The 31 charges laid against Senator Mike Duffy on Thursday are the latest development in a long-running scandal that has hurt support for Harper's right-leaning Conservative government ahead of an election scheduled for October 2015.
Harper, who took power in 2006 promising to increase accountability, came under attack from opposition parties last year after it emerged that his wealthy chief of staff, Nigel Wright, had secretly paid Duffy a cheque for C$90,000 (HK$649,000) to cover expenses that Duffy had agreed to repay.
The Senate, the appointed upper house of Canada's Parliament, ruled Duffy had claimed the expenses improperly.
Royal Canadian Mounted Police assistant commissioner Gilles Michaud said Duffy was suspected of corruptly obtaining, or trying to obtain, the C$90,000 from Wright.
"Mr Duffy has been charged with one count each of bribery of a judicial officer, frauds on the government and breach of trust," Michaud said. "Today's charges are the result of a careful examination of the facts."
The majority of the Mounties' charges against Duffy relate to living and travel expenses that he allegedly claimed even though he was not entitled to do so.
Harper has always insisted he knew nothing about the cheque and would not have approved it.
"Those who break the rules must suffer the consequences.
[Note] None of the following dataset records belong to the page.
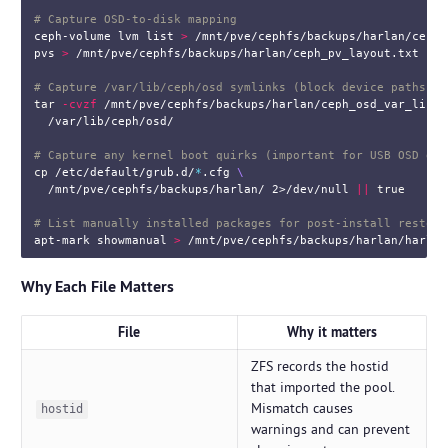
# Capture OSD-to-disk mapping
ceph-volume lvm list 
>
 /mnt/pve/cephfs/backups/harlan/ceph_
pvs 
>
 /mnt/pve/cephfs/backups/harlan/ceph_pv_layout.txt

# Capture /var/lib/ceph/osd symlinks (block device paths)
tar
-cvzf
 /mnt/pve/cephfs/backups/harlan/ceph_osd_var_lib.t
  /var/lib/ceph/osd/

# Capture any kernel boot quirks (important for USB OSD dri
cp
 /etc/default/grub.d/
*
.cfg 
\
  /mnt/pve/cephfs/backups/harlan/ 2>/dev/null 
||
true
# List manually installed packages for post-install restora
apt-mark showmanual 
>
Why Each File Matters
File
Why it matters
ZFS records the hostid
that imported the pool.
Mismatch causes
hostid
warnings and can prevent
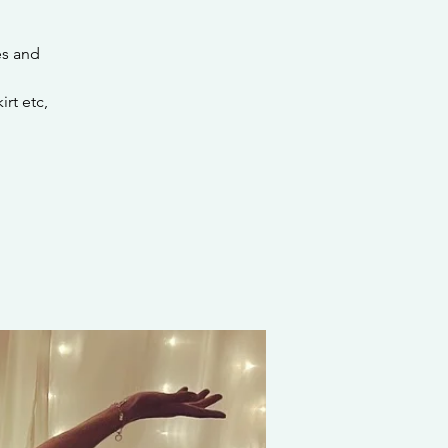
es and
rt etc,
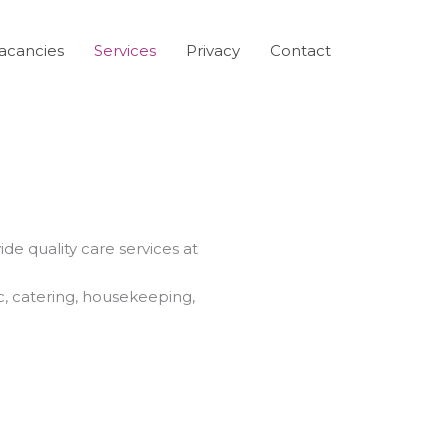
acancies
Services
Privacy
Contact
de quality care services at
c, catering, housekeeping,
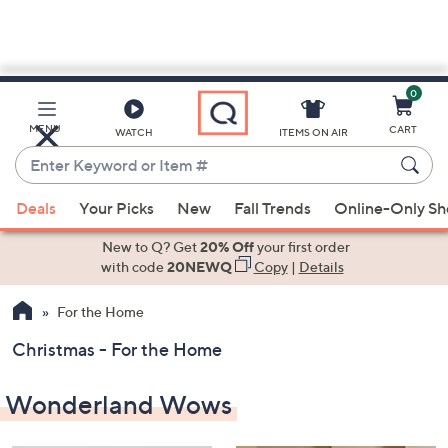
0
Skip
to
Main
MENU
CART
WATCH
ITEMS ON AIR
Content
Enter
Keyword
When
or
Deals
Your Picks
New
Fall Trends
Online-Only S
suggestions
Item
are
New to Q? Get
20% Off
your first order
#
available,
with code
20NEWQ
Copy
|
Details
use
For the Home
the
up
Christmas - For the Home
and
down
Wonderland Wows
arrow
keys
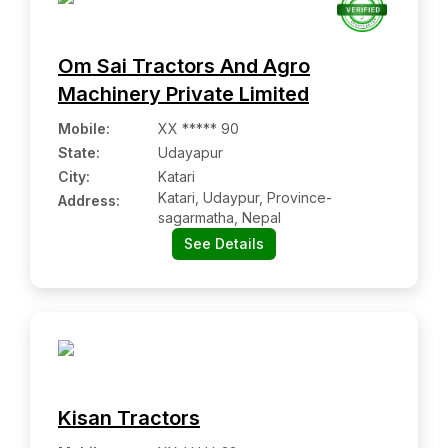
Om Sai Tractors And Agro
Machinery Private Limited
Mobile
:
XX ***** 90
State:
Udayapur
City:
Katari
Katari, Udaypur, Province-
Address:
sagarmatha, Nepal
See Details
Kisan Tractors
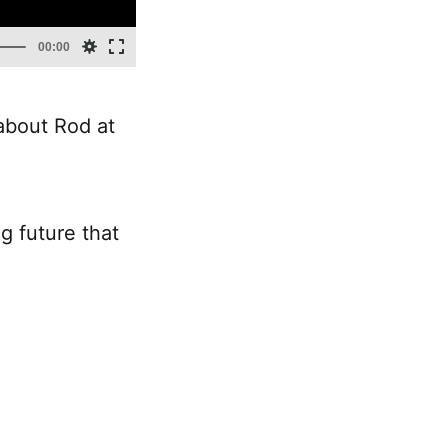
about Rod at
ng future that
The conduct described in the numerous charges against Mr Duffy is disgraceful," said chief Harper spokesman Jason MacDonald.
Wright quit his job in Harper's office in May 2013, a few days after the news broke. In November, the Senate voted to suspend Duffy and two other Conservative senators for claiming expenses they had not been entitled to.
Duffy is a former high-profile television reporter who had proved to be a popular draw at Conservative fundraising events. Harper appointed him to the Senate in December 2008.
In April, the RCMP said they had dropped a separate corruption investigation into Wright's activities.
Duffy's lawyer, Donald Bayne, said Thursday's charges raised serious questions.
"I am sure that I am not the only Canadian who will now wonder openly how what was not a crime or bribe when Nigel Wright paid it on his own initiative became, however mysteriously, a crime or bribe when received by Senator Duffy," he said in a statement.
Support for the Conservatives slipped after the scandal broke and polls continue to suggest that the opposition Liberals are likely to win the most seats in the House of Commons in next year's election.
"This is yet another example of the secrecy and alleged corruption involving the Harper Conservatives," said Liberal legislator Marc Garneau.
Duffy is next due to appear in court on September 16, the day after the House of Commons resumes sitting.